Beyond trust: Why we need a paradigm shift in data-sharing

Over the past 30 years, society has become used to free services on the internet. Users fell in love with the accessibility and openness of the search engines, email and video-sharing sites; the deal felt like a bargain at a time when data was a new resource of unknown value. Users trusted companies to store their information and grew accustomed to convenient, seamless online experiences. They shared and connected with abandon.

In parallel with the progressing digitalization of almost every area of life, artificial intelligence (AI) and analytics capabilities grew tremendously, enabling companies to transform random data trails into meaningful insights that helped them greatly improve business processes. Targeted marketing, location-based searches and personalized promotions became the name of the game. This eventually led to the ability to combine data from various sources into large datasets, and to mine them for granular user profiles of unprecedented detail in order to establish correlations between disparate aspects of consumer behaviour, making individual health risks and electoral choices ever more predictable – for those who held the data.

As data became recognized as the ‘new oil’, driving growth and innovation, the public started to understand how this new resource had made them vulnerable. Election interference. Insecure data collection. Privacy infringement. Simple tasks such as registering at a hotel, booking a car rental or ordering takeaway today run the risk of exposing consumer data. Epitomized by the Cambridge Analytica scandal, the problem of data abuse is now rampant.
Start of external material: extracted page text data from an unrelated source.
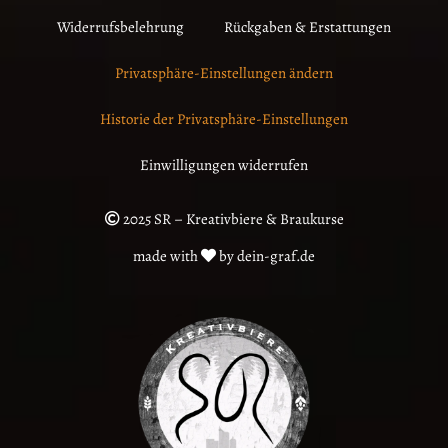
Widerrufsbelehrung
Rückgaben & Erstattungen
Privatsphäre-Einstellungen ändern
Historie der Privatsphäre-Einstellungen
Einwilligungen widerrufen
2025 SR – Kreativbiere & Braukurse
made with
by dein-graf.de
It turns out that even the technology used to create a smart home further jeopardizes privacy.

Public opinion swung from enthusiasm for free digital services to disillusionment and aversion to Big Tech and their data-sharing practices. The term ‘dataveillance’ was coined, reflecting the public's increasing concern and the gap of mistrust that had opened between consumers, enterprises and public institutions. Today, trust in institutions is at an all-time low.
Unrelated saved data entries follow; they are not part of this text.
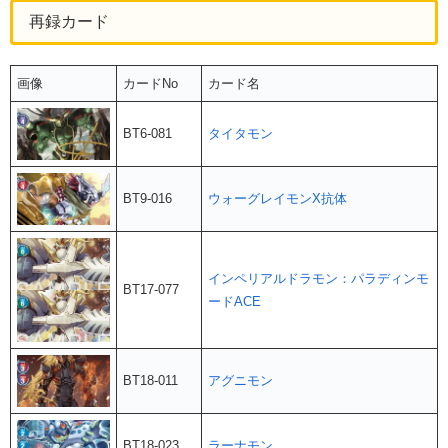
再録カード
画像
カードNo
カード名
BT6-081
タイタモン
BT9-016
ウォーグレイモンX抗体
インペリアルドラモン：パラディンモ
BT17-077
ードACE
BT18-011
アグニモン
BT18-023
ラーナモン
With no simple opt-out of digital life, the call for legislation intensified and seemed to be the right way to regain order.

European and American legislators took up this challenge. The problem with data privacy regulation, however, is that it mainly limits what organizations can do with data — which has the adverse effect of limiting collaboration in the various fields that would be hugely beneficial to human progress.
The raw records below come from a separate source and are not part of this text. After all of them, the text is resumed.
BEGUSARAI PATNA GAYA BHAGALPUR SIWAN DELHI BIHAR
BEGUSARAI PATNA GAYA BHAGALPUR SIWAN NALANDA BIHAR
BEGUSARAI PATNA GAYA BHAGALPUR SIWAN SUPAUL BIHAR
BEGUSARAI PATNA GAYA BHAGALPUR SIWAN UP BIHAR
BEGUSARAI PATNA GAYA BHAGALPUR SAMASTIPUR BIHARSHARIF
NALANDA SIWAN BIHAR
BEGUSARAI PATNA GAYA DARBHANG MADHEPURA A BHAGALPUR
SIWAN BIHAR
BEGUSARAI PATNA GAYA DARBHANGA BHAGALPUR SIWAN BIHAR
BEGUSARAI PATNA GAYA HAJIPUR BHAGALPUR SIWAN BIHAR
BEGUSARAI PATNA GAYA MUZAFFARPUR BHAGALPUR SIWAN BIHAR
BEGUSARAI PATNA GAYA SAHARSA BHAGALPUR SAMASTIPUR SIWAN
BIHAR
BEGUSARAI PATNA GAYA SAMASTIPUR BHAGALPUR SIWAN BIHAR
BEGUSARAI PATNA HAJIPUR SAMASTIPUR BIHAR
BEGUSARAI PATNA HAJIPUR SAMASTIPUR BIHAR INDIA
Data sharing and collaboration between multiple parties has led to tremendous breakthroughs in the past decade. Think of medical multi-party studies benefiting from large sets of pooled patient data; smarter urban transportation thanks to real-time location data; or financial fraud detection based on cross-bank data analysis.

Current and upcoming regulations don't seem to take the collaborative opportunities of the data economy into account. In May 2018, a National Institutes of Health study on Type 2 diabetes was put on pause. The reason? The research included Finnish health records, which - under GDPR, the EU's data-protection regulations - could no longer be provided to the US researchers. Instead of sharing to advance their knowledge around the disease, the collaborators – and, ultimately, patients - were unable to leverage the benefits of the larger datasets.

If collaborations such as these, which enable the advancement of humanity, are unable to proceed due to data-privacy regulations, should society expect a regressive future? Will organizations have to resurrect the silos that existed before data-collaboration tools became available? Will this leave businesses in heavily regulated industries without the ability to exchange knowledge? Efficiency, growth, scientific discoveries and, critically, innovation could be hampered.

Encouragingly, however, there is a new breed of privacy-enhancing technology that can enable organizations to collaborate without the need for trust.

Cryptography has long been recognized as a method to protect data in transit (being sent from A to B) or at rest (in storage). Previously, data needed to be decrypted to be processed or analysed, but advances in cryptography are making it possible to perform analysis on encrypted data. They rely on math, not hardware or software. Privacy-enhancing technologies can now make data unseen and irretrievable, while - at the same time - both accessible and available for computation.

Homomorphic encryption (HE) is one such technique. HE allows data to remain encrypted while it is being used, analysed and processed. To visualize what this means: imagine securing personal data in a black box. This black box can be given to another entity, locked, without the key. That other entity can 'shake' this proverbial box, move the data around and perform analytics, without ever taking possession of the actual data inside. The data can then be returned with critical new insights — all without ever establishing or verifying mutual trust.

In the case of the paused diabetes research, the use of HE could allay security concerns around the sharing of highly sensitive data, and valuable progress could be made towards ameliorating a critical disease.

In the world of cybersecurity, data on attacks to one entity could be shared with peer organizations and governments without putting the confidentiality of the data at risk and possibly running afoul of data protection regulations.

The time has come for a paradigm shift around information sharing. When information can be shared without being exposed, and analysed without being revealed, the benefits of collaboration do not need to be filtered for trust. Our imagination can once again be unleashed to solve some of the most critical issues of our time.